# WORK TASK
From the first line to the last, give the records again exactly and skip the pictures.

^^^^

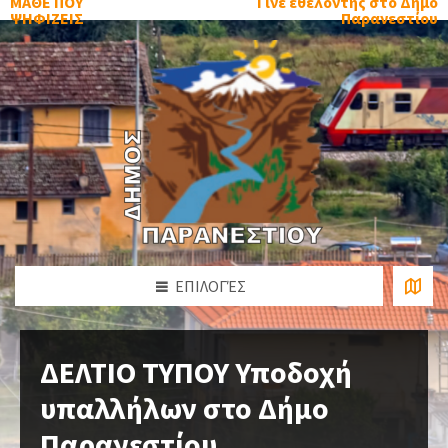
ΜΑΘΕ ΠΟΥ
Γίνε εθελοντής στο Δήμο
ΨΗΦΙΖΕΙΣ
Παρανεστίου
ΕΠΙΛΟΓΈΣ
ΔΕΛΤΙΟ ΤΥΠΟΥ Υποδοχή
υπαλλήλων στο Δήμο
Παρανεστίου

^^^^

# EXPECTED ANSWER
ΜΑΘΕ ΠΟΥ
Γίνε εθελοντής στο Δήμο
ΨΗΦΙΖΕΙΣ
Παρανεστίου
ΕΠΙΛΟΓΈΣ
ΔΕΛΤΙΟ ΤΥΠΟΥ Υποδοχή
υπαλλήλων στο Δήμο
Παρανεστίου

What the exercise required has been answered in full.